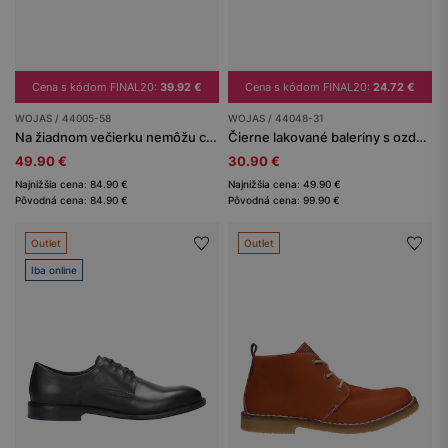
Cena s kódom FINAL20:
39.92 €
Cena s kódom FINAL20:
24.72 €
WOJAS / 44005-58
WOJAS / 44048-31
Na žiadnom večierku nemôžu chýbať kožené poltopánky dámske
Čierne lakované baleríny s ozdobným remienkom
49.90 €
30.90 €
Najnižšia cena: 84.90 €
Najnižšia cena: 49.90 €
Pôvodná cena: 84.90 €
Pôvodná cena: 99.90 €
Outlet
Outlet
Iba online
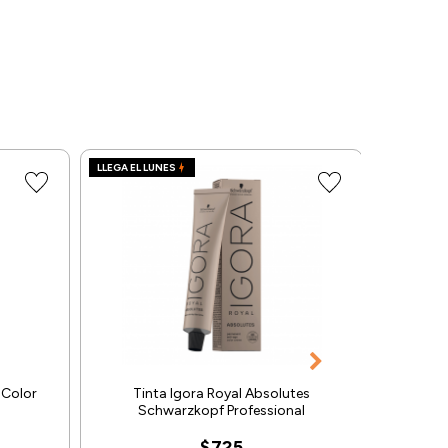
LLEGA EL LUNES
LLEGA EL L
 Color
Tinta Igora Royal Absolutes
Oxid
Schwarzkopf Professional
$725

--------------------------------

* **Exercise details**:
What you hand back should match the listing exactly, except that no pictures appear.

* **Solution to this problem**:
Cena s kódom FINAL20:
39.92 €
Cena s kódom FINAL20:
24.72 €
WOJAS / 44005-58
WOJAS / 44048-31
Na žiadnom večierku nemôžu chýbať kožené poltopánky dámske
Čierne lakované baleríny s ozdobným remienkom
49.90 €
30.90 €
Najnižšia cena: 84.90 €
Najnižšia cena: 49.90 €
Pôvodná cena: 84.90 €
Pôvodná cena: 99.90 €
Outlet
Outlet
Iba online
LLEGA EL LUNES
LLEGA EL L
 Color
Tinta Igora Royal Absolutes
Oxid
Schwarzkopf Professional
$725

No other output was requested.